Martedì 11 Agosto: Michele Zarrillo La serata conclusiva del ventennale sarà affidata alla voce inconfondibile di Michele Zarrillo. Il cantautore romano ripercorrerà i grandi successi della sua carriera, chiudendo l’edizione 2026 con un concerto all’insegna dell’emozione e della melodia italiana.
Gli Eventi Culturali: Premio Giungano e Luciano Pignataro
Oltre all’offerta enogastronomica e musicale, martedì 11 agosto la Festa dedicherà spazio all’approfondimento culturale.
La serata vedrà la consegna del “Premio Giungano”. Questa onorificenza, introdotta proprio in occasione del ventennale, verrà assegnata a quelle personalità che si sono distinte nel corso del tempo per la valorizzazione, la promozione e la tutela del territorio cilentano e delle sue peculiarità culturali.

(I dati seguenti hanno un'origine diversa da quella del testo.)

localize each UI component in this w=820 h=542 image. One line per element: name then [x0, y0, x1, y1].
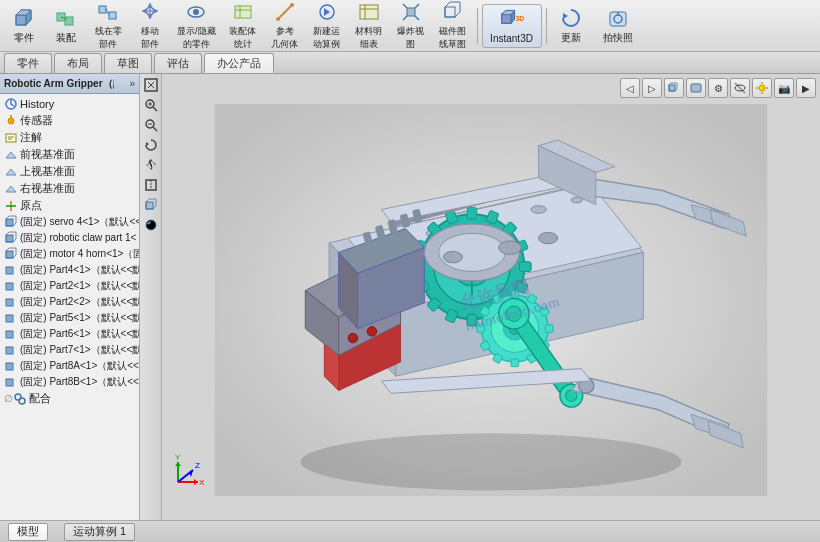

Sempre nella giornata di chiusura dell’11 agosto, avrà luogo la presentazione del libro “La Dieta del Cilento, la cucina del cuoncio cuoncio“, scritto da Luciano Pignataro. Giornalista storico de Il Mattino, firma autorevole del giornalismo enogastronomico italiano e ideatore delle celebri guide 50 Top Pizza e 50 Top Italy, Pignataro esplora nel suo libro la filosofia della lentezza (“cuoncio cuoncio” nel dialetto locale). Il testo analizza come i ritmi pacati, l’utilizzo di ingredienti poveri ma di altissima qualità e il rispetto per i cicli naturali siano alla base della longevità e della salute garantita dalla Dieta Mediterranea, nata e codificata proprio in questi territori.
La ventesima edizione della Festa dell’Antica Pizza Cilentana a Giungano rappresenta molto più di una semplice sagra di paese. Dal 6 all’11 agosto 2026, il borgo si propone come un laboratorio culturale dove la tradizione dei forni antichi e delle massaie incontra l’innovazione dei pizzaioli ospiti. A questo si aggiunge un programma musicale di altissimo profilo, che spazia dalla tammorra di Luca Rossi ai grandi classici de I Nomadi e Michele Zarrillo, fino alla sperimentazione di Raiz.
L’inserimento di menù senza glutine, i podcast dedicati alla memoria locale e la presentazione di testi fondamentali come quello di Luciano Pignataro, rendono questo appuntamento un evento imperdibile per comprendere a fondo l’identità del Cilento.
Se hai in programma di visitare la Campania questa estate, pianifica la tua sosta a Giungano per vivere un’esperienza diretta con le radici della gastronomia italiana.